Reproduce each line of the entries that carries "Frankrijk".

Source data:
■ ■ ■ ■

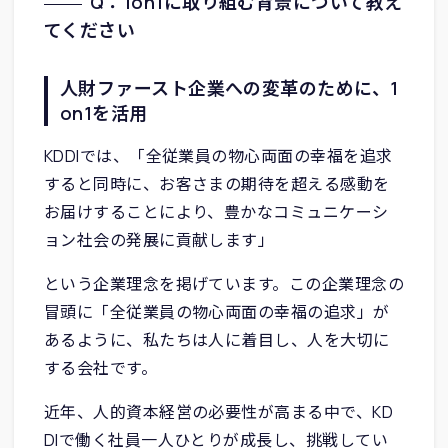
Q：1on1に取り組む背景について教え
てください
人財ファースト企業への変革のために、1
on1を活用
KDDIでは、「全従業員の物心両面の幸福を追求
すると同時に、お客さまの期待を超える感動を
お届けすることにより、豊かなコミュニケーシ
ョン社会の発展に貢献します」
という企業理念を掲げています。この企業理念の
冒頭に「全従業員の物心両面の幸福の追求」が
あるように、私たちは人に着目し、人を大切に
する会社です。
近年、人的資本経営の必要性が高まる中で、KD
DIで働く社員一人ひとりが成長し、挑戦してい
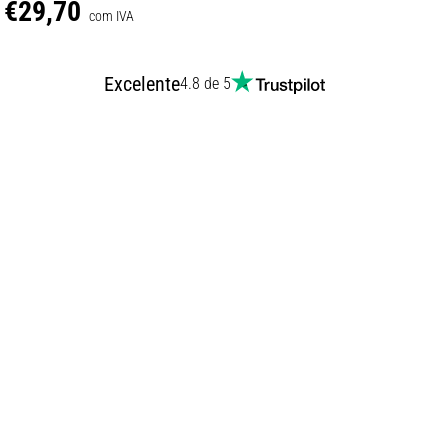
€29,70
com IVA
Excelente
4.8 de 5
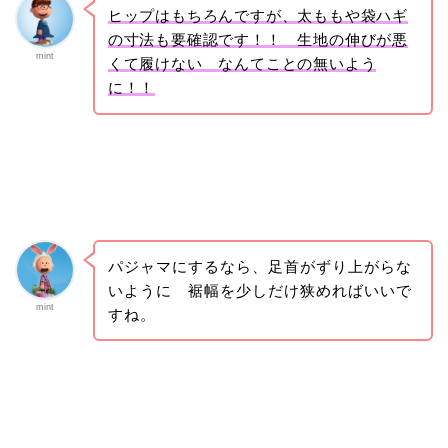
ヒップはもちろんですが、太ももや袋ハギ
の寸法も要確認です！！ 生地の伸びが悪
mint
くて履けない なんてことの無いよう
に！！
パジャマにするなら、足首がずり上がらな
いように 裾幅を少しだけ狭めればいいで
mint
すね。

■ ■ ■ ■

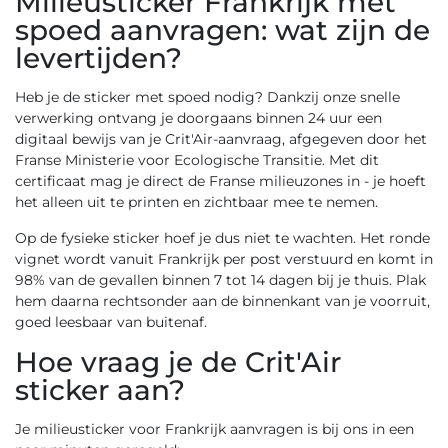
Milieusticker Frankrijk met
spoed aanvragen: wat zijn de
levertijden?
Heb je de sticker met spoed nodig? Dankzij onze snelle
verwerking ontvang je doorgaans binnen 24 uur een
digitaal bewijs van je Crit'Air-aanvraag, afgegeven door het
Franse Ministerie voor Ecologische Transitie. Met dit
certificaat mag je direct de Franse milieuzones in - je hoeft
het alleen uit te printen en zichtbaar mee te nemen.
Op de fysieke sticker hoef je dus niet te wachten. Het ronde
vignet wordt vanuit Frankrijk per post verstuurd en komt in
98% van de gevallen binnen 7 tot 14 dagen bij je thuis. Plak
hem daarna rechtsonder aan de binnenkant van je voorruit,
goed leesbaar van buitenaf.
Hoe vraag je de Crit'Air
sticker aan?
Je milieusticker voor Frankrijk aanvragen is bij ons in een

■ ■ ■ ■

» **Problem solution**
Milieusticker Frankrijk met
vignet wordt vanuit Frankrijk per post verstuurd en komt in
Je milieusticker voor Frankrijk aanvragen is bij ons in een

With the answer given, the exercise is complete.